Sewage water monitoring can contribute to the detection of sars-cov-2 circulation
Coronaviruses are enveloped, single-stranded RNA viruses, grouped into four main groups: alpha, beta, gamma, and delta. Coronaviruses (CoVs) belong to the Coronaviridae family.
Severe Acute Respiratory Syndrome Coronavirus 2 (SARS-CoV-2) is responsible for the coronavirus disease COVID-19, a public health emergency worldwide, and Italy is among the most severely affected countries. Sewage water monitoring is one of the key reasons for preventing covid 19.
Sewage water monitoring overview
The first SARS-CoV-2 cases reported in Italy were two Chinese tourists who fell ill in January after flying in from Wuhan, where the pandemic began. These patients were immediately put into isolation, and are not believed to have infected anyone else. The first autochthonous patient was diagnosed one month later in Lombardy, on February 2021. He was a 38-year-old man, from the town of Codogno, 60 km southeast of Milan.
Scientific research was conducted to identify the possibility that SARS-CoV-2 emerged in Italy earlier than February 2021 by waste water-based epidemiology[1]. Forty sewage samples were analyzed for the study.
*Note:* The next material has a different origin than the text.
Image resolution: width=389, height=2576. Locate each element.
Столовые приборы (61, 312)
Samples were collected between 9th October 2019 and 28th February 2020 from five WWTPs (wastewater treatment plants) located in 3 cities of Italy; Milan (20 samples from two distinct plants), Turin (16 samples from two distinct plants), and Bologna (4 samples from one plant). Sewage water monitoring has an impact on spreading covid 19.
Molecular analysis was undertaken with both nested RT-PCR and real-time RT-PCR assays. For nested RT-PCR, SuperScript IV Reverse Transcriptase (Thermo Fisher Scientific) was used to synthesis first-strand cDNA. A newly developed real-time RT- PCR designed with the Primer3 software was used targeting the ORF1ab region of the SARS-CoV-2 genome.